▶ [PROBLEM DETAILS]:
In the entries that follow, locate the line with "At what (x,y)", then restate that line and all later lines exactly as they appear, leaving pictures out.

▶ [DATA SHOWN]:
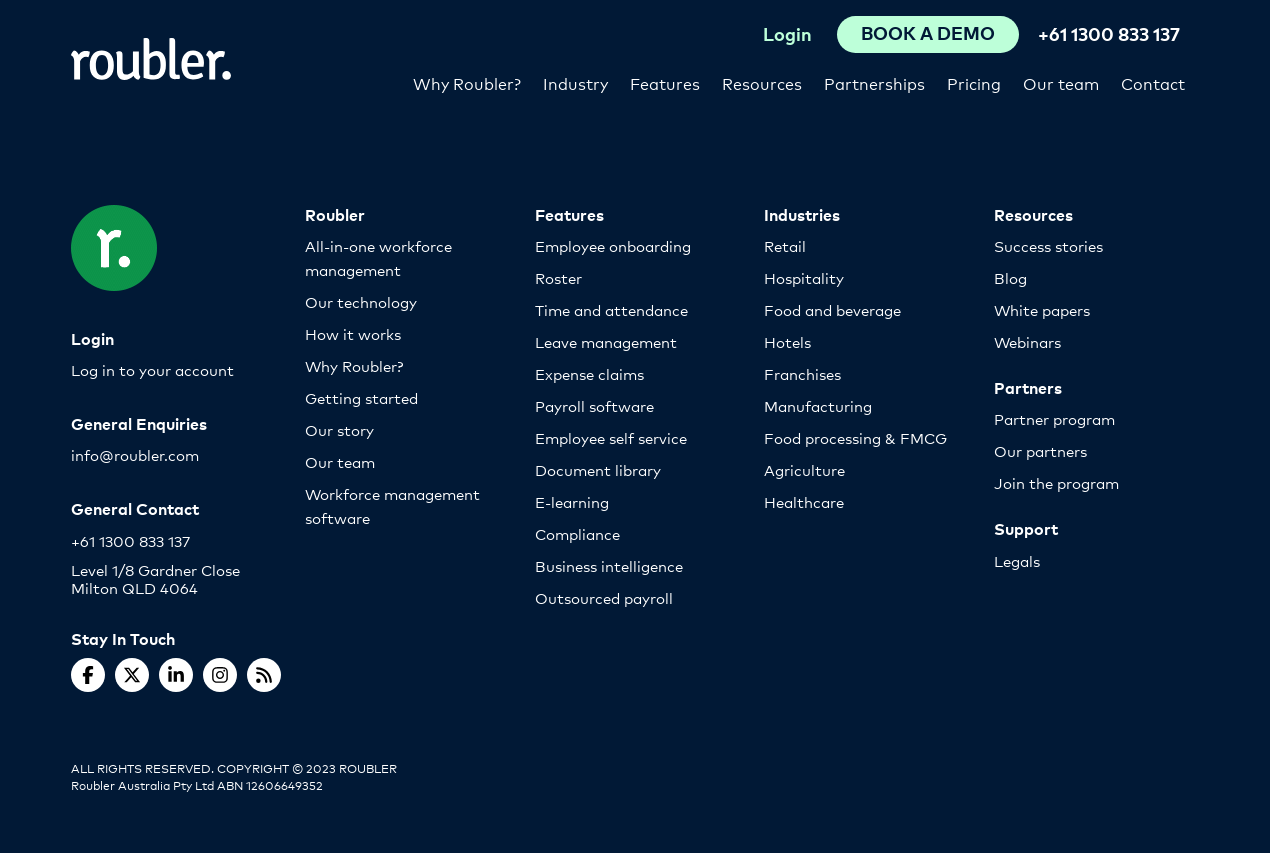  Describe the element at coordinates (611, 309) in the screenshot. I see `Time and attendance` at that location.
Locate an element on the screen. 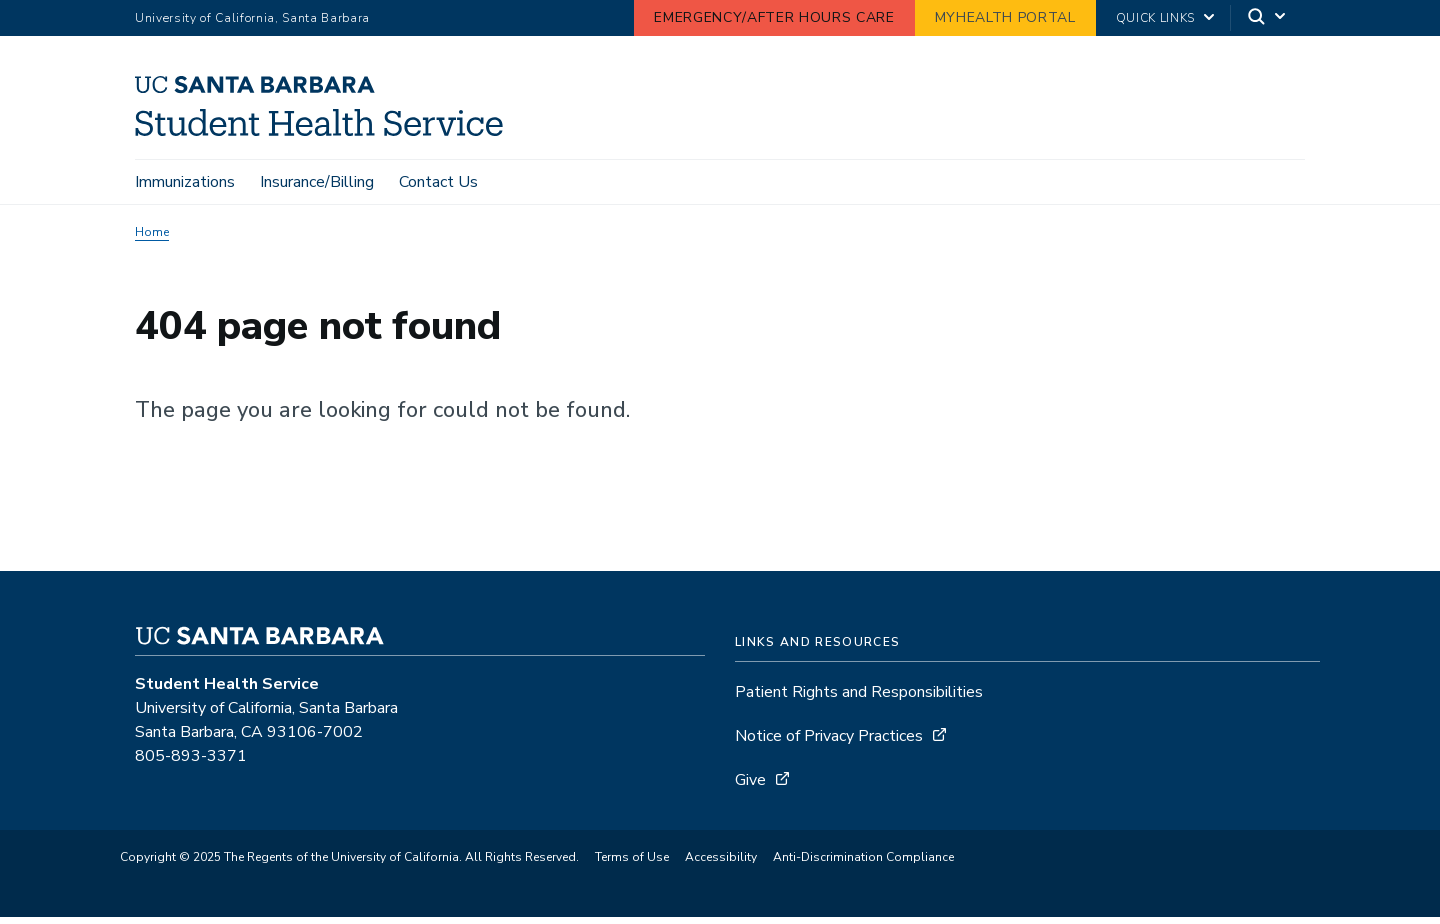 This screenshot has height=924, width=1440. Home is located at coordinates (152, 232).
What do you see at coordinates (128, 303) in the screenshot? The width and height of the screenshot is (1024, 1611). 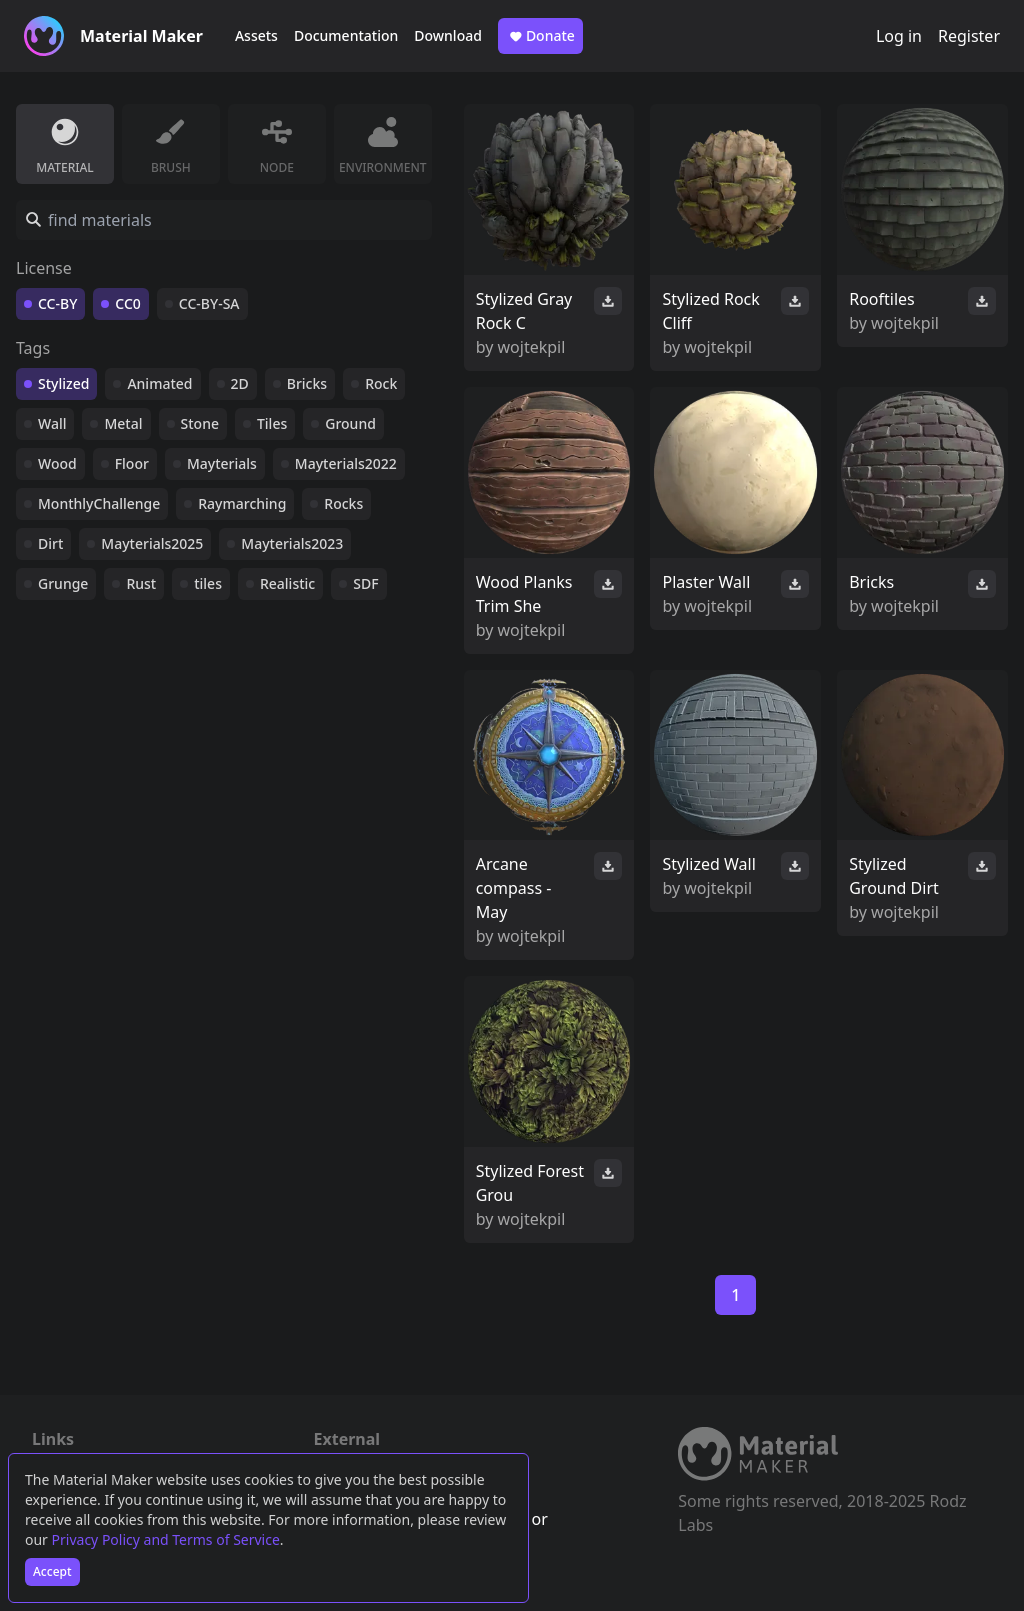 I see `CC0` at bounding box center [128, 303].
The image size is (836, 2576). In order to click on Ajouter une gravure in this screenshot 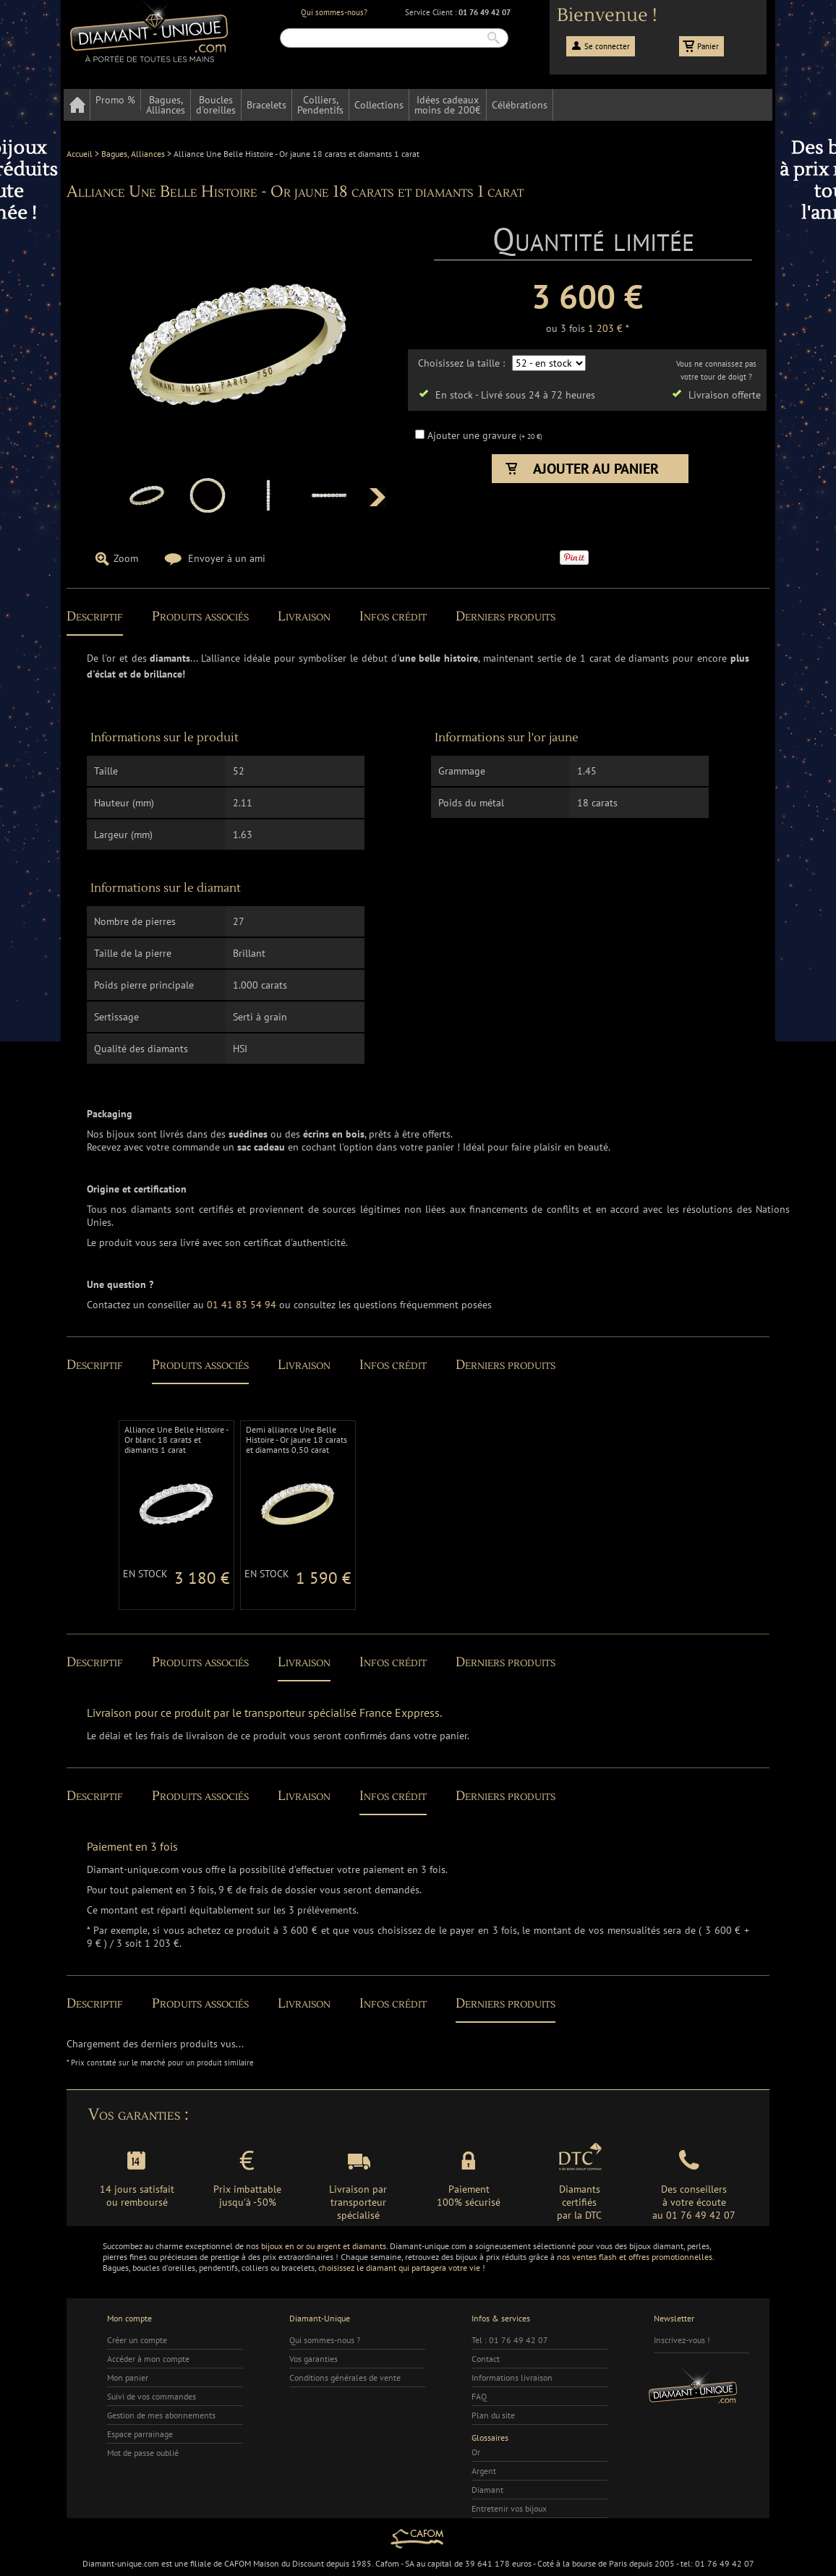, I will do `click(473, 435)`.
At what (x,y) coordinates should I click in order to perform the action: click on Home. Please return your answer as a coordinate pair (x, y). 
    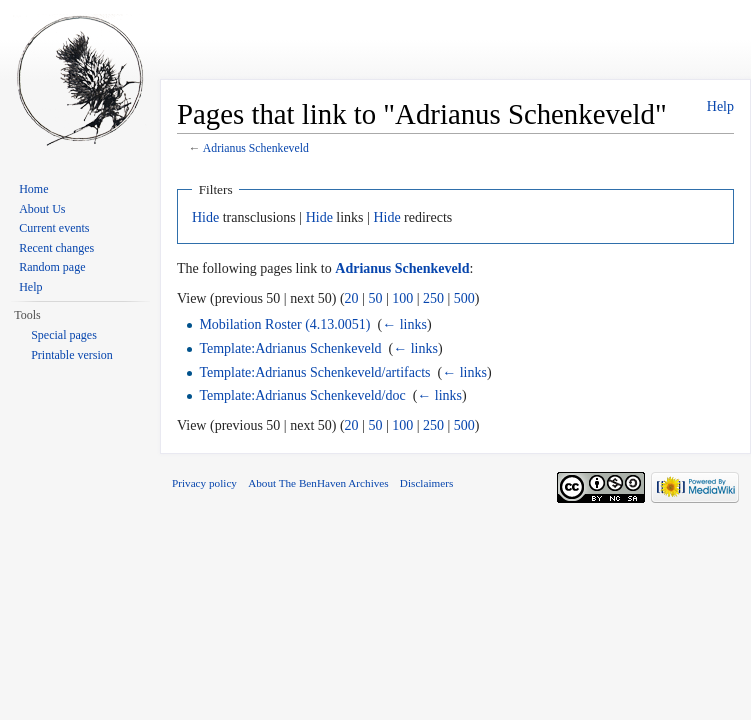
    Looking at the image, I should click on (33, 189).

▶ [RESPONSE BOX]:
At what (x,y) coordinates should I click in order to perform the action: click on Home. Please return your answer as a coordinate pair (x, y). 
    Looking at the image, I should click on (33, 189).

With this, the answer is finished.